I'am working on a new webapp which is dedicated to search documents on
We intend to use elasticsearch as a search engine and are very keen on it (
@Kimchy : fantastic job ! ; ) ) .
the documents we want to index are quite complex : several data levels ,
so we use nested fields in our mapping;
the space used in the source (3 databases couchDB) is 900 Go by year,
these 3 differents databases in couchDB are indexed in ES on 1 cluster:
the space used by all the indexes in ES is about 2.1 To a year,
we have an index per month per database source (12 indexes by year per
each index has 2 types and 1 replica, 5 shards
the total number of indexed documents is 15 Millions
the data indexed are stored on a disk bay (RAID-5)
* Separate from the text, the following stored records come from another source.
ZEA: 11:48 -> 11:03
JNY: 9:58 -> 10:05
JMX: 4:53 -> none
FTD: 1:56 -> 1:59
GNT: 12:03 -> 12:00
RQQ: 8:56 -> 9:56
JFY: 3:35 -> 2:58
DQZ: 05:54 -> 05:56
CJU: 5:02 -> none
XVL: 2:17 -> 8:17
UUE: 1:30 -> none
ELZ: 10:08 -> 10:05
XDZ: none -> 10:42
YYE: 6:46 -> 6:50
several fields (about 150) are opened for search
we intend to use facets in queries (this will be a new functionnality and
could increase the numbers of queries done and users logged),
each query is limited to a search period of only 1 year
1000 differents users log every day to execute a mean of 2 queries
We are facing the problem of the architecture to start (number of servers,
number of CPUs, power, RAM, etc ..)
We need to have a scalable solution because we will have to index 4 years
of datas without decreasing perfs.
Has anyone an idea of the best approach ?
Help will be very usefull and appreciated.